スポーツ事故の被害者の方々へ ~バドミントン事故判決を踏まえて~

1  はじめに

私が訴訟代理人として一審及び控訴審を担当しましたバドミントン中のプレーヤー同士の事故について、10月29日付け讀賣新聞朝刊にコメントを掲載していただきました。この讀賣新聞の記事を契機として、さらに本件が各社により報道され、大きな話題となっています。

 

そして近時、本件以外の、私が訴訟代理人を担当しましたプレーヤー同士のスポーツ事故案件においても、被害者の損害賠償請求を認める東京高等裁判所の判決を得られました(確定。判例検索サイト掲載予定)。

 

私の考え方に対し裁判所によるお墨付きをいただいたことはとても喜ばしく思う一方で、報道における私のコメントも紙幅の関係からかなり言葉足らずとなっておりますので、ここで改めて説明を加えさせていただくと共に、スポーツ事故の被害者の方々へ向けてメッセージを送らせていただきたいと思います。

 

2 プレーヤー同士の事故

これまでスポーツ中のプレーヤー同士の事故においては、スポーツ中の事故を特別視し、スポーツ中の事故というだけで、被害者の損害賠償請求が認められないことが多かったといえます。このことが原因で、被害者が泣き寝入りをせざるをえなかった事案は相当数にのぼると考えられます。

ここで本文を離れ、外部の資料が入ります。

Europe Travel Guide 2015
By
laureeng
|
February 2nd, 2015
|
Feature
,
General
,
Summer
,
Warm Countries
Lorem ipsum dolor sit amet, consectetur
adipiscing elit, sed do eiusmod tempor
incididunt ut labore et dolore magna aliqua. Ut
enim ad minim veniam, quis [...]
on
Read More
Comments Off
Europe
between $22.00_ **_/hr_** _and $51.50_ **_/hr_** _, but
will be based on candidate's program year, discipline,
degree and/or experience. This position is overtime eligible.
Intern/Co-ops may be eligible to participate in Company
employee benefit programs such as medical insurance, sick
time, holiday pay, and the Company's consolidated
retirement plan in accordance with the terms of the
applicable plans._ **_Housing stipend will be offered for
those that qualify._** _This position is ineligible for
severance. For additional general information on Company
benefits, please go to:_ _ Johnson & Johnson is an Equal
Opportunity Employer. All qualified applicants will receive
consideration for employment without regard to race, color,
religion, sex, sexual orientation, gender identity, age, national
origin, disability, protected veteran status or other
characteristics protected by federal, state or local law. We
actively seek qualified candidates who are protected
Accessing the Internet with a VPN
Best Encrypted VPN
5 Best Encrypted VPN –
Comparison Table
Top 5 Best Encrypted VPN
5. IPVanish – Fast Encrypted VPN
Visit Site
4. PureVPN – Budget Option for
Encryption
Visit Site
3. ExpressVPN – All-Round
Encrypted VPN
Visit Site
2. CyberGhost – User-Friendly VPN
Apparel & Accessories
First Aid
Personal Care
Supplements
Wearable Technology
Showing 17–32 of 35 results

これに対して私は、従前から、スポーツ中のプレーヤー同士の事故について、加害者に注意義務違反があれば、違法性を阻却する(違法性を無くする)ことなく、被害者の損害賠償請求が認められるべきあること主張させていただき、本欄でも述べさせていただいておりました( http://gohda-law.com/blog/?p=523 )。

私の依頼者も、何人もの弁護士に相談しても損害賠償請求は難しいと言われ、半ば諦めかけたところで、私の事務所に辿り着いた方が少なからずいらっしゃいます。

 

3 プレーヤー同士の事故における違法性阻却説

弁護士が損害賠償請求について難しいと回答する理由としては、プレーヤー同士の事故においては「著しくルールに反しない限り違法性が阻却される」(違法性阻却説)と考える法曹が少なからずおられることにあると思います( http://gohda-law.com/blog/?p=523 ママさんバレーボール事件判決 参照)。

しかし、スポーツ中の事故であっても、加害者であるプレーヤーに注意義務違反があれば、損害賠償責任を負うという、いわば当たり前の考え方が漸く裁判でも認められ始めたのです。

 

4 批判に対して 

この考え方に対し、よく聞かれる批判は、このような請求が認められるのであれば、思い切ってプレーをすることができずプレーを萎縮させる、ひいては加害者も含めたプレーヤーのスポーツをする権利やスポーツに親しむ権利を侵害する、というものです。

本当にそうでしょうか。

先ず、スポーツをする権利やスポーツに親しむ権利を主張する前に、他者を傷つけてはならない、あるいは傷つけないように注意しなければならない、ということは当然のことではないでしょうか。

そのような注意義務を前提とすれば、人を傷つければ、原則として違法となるのであり、よほどの特別な事情がない限り、違法性が阻却されることはないと考えるべきです。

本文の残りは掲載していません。